Chapter 33
You’ll Wear It
That night I tell Annie about the tree and The Rime of the Ancient Mariner. “And I realized . . . you remember the metaphor?”
“The—yes. I’m the sun,” she says, “but also you’re the sun.”
“Yeah,” I grin. “And Simon and Biz, they’re the little birds—but they’re not. They’re grown-up people and they can take care of themselves. I’m not failing them now.”
“But you’re the little birds.”
“Exactly. And I’m the dragon.” In a choked whisper, I say, “He’s not the dragon. He’s just a miserable old man in terrible pain.”
“Hey,” she says in quiet celebration. “There’s that compassion you were looking for.”
“Yeah,” I say. “And it’s not just the cancer, it’s the lifelong pain. It travels across generations, this kind of pain. He feels what his father felt, and his father before him. I don’t know when it started, but I know that I can end it, because I had Mum, attuned to me and loving me. And . . . and I have you, Annie.”
“Yeah, you do.”
And then I say, “He wants to stop food and fluids.”
She says, “How is that for you?” in a voice of such understanding that my chest expands and my eyelids drop.
“It feels . . . like I’m not selling my soul.”
“No.”
“And it feels like I won’t be alone.”
“You’re not alone,” she says.
“I’ve told him what it’s like, I’ve explained what—” I press my lips together and wait until I can breathe again. “Anyway, that’s how I’ll be spending the next few weeks—unless he changes his mind, which he may do, if only to torment us all for as long as possible.”
“Well, he is a douche bag,” she says casually. “And you can complain to me every day, either way.”
Every day. She’ll be there every day.
* * *
He doesn’t change his mind, he doesn’t stop being a douche bag, and it takes most of a month.
The first ten days, we pull food and alcohol. This was only supposed to be a week, and the lack of food is no challenge for him, but he detoxes badly from the alcohol and his tolerance for the benzos means we have to keep him on an IV. Only when we can transition to topical, injection, and suppository pain meds and anxiolytics can we pull all fluids.
That’s when the decline begins in earnest.
Once he’s bedridden, Mum shares with the nurse the task of massaging lotion into his skin and moving his limbs to prevent sores. The nurse he merely sexually harasses with inappropriate comments, and she bears it with remarkable complaisance, reminding him that the morphine suppositories are also part of her duties. Mum, though, he actively belittles and criticizes. She bears it as she has always borne it: in silence and with a quiet, “Charles, dear,” when she sees me.
He never looks up at Mum and sees her patience and beauty. He knows, surely, that he can’t do this alone, but he never recognizes that we are helping him. There is no deathbed redemption—except that each day, at least twice a day, I ask if he’d like to continue, and each day, for as long as he’s able to respond, he finds a new and profane way to say yes.

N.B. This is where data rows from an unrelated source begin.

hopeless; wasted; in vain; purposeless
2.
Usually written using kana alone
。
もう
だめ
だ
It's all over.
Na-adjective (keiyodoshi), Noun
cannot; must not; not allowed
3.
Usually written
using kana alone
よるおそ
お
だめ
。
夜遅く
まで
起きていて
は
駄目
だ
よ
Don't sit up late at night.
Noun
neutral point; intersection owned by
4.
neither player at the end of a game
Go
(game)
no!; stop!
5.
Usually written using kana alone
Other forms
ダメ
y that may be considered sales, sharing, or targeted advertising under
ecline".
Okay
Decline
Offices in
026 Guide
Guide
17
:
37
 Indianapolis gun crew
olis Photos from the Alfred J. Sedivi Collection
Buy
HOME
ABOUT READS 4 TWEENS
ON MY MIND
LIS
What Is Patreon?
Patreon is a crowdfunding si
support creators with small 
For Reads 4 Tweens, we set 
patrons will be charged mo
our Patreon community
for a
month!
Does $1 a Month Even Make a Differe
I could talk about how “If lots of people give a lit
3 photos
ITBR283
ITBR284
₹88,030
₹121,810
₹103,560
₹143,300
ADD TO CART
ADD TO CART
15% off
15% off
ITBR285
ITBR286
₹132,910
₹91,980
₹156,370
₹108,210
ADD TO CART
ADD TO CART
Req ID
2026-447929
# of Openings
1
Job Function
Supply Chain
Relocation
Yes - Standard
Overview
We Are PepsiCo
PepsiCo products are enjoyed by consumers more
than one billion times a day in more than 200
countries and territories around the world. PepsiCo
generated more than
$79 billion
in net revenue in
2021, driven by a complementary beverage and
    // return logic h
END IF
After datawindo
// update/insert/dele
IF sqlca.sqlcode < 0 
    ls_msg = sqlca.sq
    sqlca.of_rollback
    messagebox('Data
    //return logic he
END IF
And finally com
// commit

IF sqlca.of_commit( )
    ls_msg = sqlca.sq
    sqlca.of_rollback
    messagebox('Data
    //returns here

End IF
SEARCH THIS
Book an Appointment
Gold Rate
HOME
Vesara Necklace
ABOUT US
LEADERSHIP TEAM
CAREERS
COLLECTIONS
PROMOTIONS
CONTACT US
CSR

I talk to Annie every day, for at least a few minutes.
“Nothing is how I expected it to be,” I tell her, trying to describe my disintegration on the plane. “I’m all rawness and vulnerability here. It’ll take me ages to forgive him for failing to be the man he ought to have been, and yet there are moments now when it feels easy to be compassionate toward the man he is.”
“He’s doing his best,” Annie says. “That doesn’t make his best what you and your family deserved. But it was and is the best he can do. It’s unjust to demand anything else from people.”
“I hadn’t thought about it that way.”
“Really?” she says, surprised. “Because I learned that from you.”
One morning past the three-week mark, he responds to my inquiry about continuing, most unusually, by saying my name. “Charles.” His mouth is shiny with glycerin.
His muscles are weak, his coordination poor, but he brings his hands together and pulls the signet from his little finger—it comes easily from his shrunken hand. He holds it in his fist for a moment before he turns his fist and opens his palm.
“You’ll wear it,” he says. “It matters.”
I take it from his papery hand. The gold is warm from his body, the engraved bezel worn to smoothness from two centuries’ wear. I can’t read the words, carved backward over the backward coat of arms, but I know what they say. Par la souffrance, la vertu.
I put it in my pocket.
“I’ve brought something,” I say, brandishing The Oxford Anthology of English Poetry.
It takes approximately half an hour to read all of The Rime of the Ancient Mariner aloud.
That is the last day he’s conscious. There follow five days of Mum and the nurse and me moisturizing his mouth, turning him and moving his limbs, and reading Coleridge and Aristotle to his unresponsive body.
Simon and Biz are downstairs, and Mum and I are sitting with him when he releases his last breath.